A Force More Powerful: Aung San Suu Kyi

Photo Credit: Claude TRUONG-NGOC (Own work) [CC BY-SA 3.0 (http://creativecommons.org/licenses/by-sa/3.0)], via Wikimedia Commons

Photo Credit: Claude TRUONG-NGOC (Own work) [CC BY-SA 3.0 (http://creativecommons.org/licenses/by-sa/3.0)%5D, via Wikimedia Commons

The Nobel laureate and human rights advocate, Aung San Suu Kyi, entered the Myanmar Parliament this week, shortly after her party, the National League for Democracy, won the first free election in 25 years. Since the 1990 election, which the NLD also won, Aung San Suu Kyi has spent a total of 15 years without her freedom, having been placed under house arrest by the ruling military government, which ignored the results of the election.

Since 1988 Ms.

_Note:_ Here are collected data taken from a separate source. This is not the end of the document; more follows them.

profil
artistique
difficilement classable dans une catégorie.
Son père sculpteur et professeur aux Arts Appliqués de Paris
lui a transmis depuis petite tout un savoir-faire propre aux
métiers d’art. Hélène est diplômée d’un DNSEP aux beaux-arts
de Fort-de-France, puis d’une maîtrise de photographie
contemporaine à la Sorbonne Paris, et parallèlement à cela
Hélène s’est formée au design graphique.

Suu Kyi has led the opposition, by using nonviolent tactics, to the military government. Last week’s landslide election results, which took the ruling generals by surprise, demonstrate once again that nonviolence is a force more powerful than violence.

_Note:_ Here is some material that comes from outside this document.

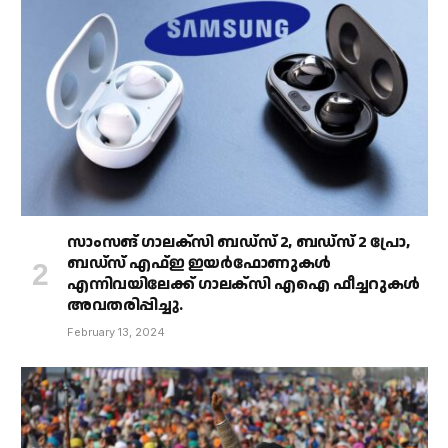
സാംസങ് ഗാലക്‌സി ബഡ്‌സ് 2, ബഡ്‌സ് 2 പ്രോ,
ബഡ്‌സ് എഫ്ഇ ഇയർഫോണുകൾ
എന്നിവയിലേക്ക് ഗാലക്‌സി എഐ ഫീച്ചറുകൾ
അവതരിപ്പിച്ചു.
February 13, 2024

Aung San Suu Kyi learned about the nonviolent tactics of Martin Luther King, Jr. and Gandhi during her education at Oxford. In 1988, when she returned to Burma to take care of her ill mother, she began to participate in the plight of the Burmese people by initiating a nonviolent movement. She toured the country, speaking about peaceful reform and using her knowledge of the nonviolent methods of Martin Luther King Jr. and Gandhi to build up those in the movement.  Her message evoked a huge response, and the National League for Democracy was born.

Prospects looked bleak for Aung San Suu Kyi and the NLD for many years. Ms. Suu Kyi suffered under house arrest from 1989 to 1995 and from 2000 to 2002. Then a little more than a year later she was imprisoned and then placed under house arrest again, from which she was released in 2010.

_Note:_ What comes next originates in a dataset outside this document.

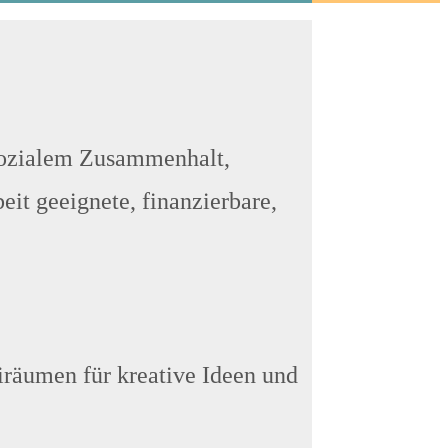
sozialem Zusammenhalt,
eit geeignete, finanzierbare,
iräumen für kreative Ideen und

All the while Ms. Suu Kyi lived under house arrest, she persisted in her commitment to nonviolence and her commitment to the freedom of the Burmese people. While it was always difficult and at times impossible to communicate from her home prison, Aung San Suu Kyi maintained her leadership. Millions of Burmese continued to look to her as their leader. Ms. Suu Kyi, while exposing governmental corruption and injustice, at the same time refused to fuel hate toward the ruling generals. She maintained her nonviolent approach throughout.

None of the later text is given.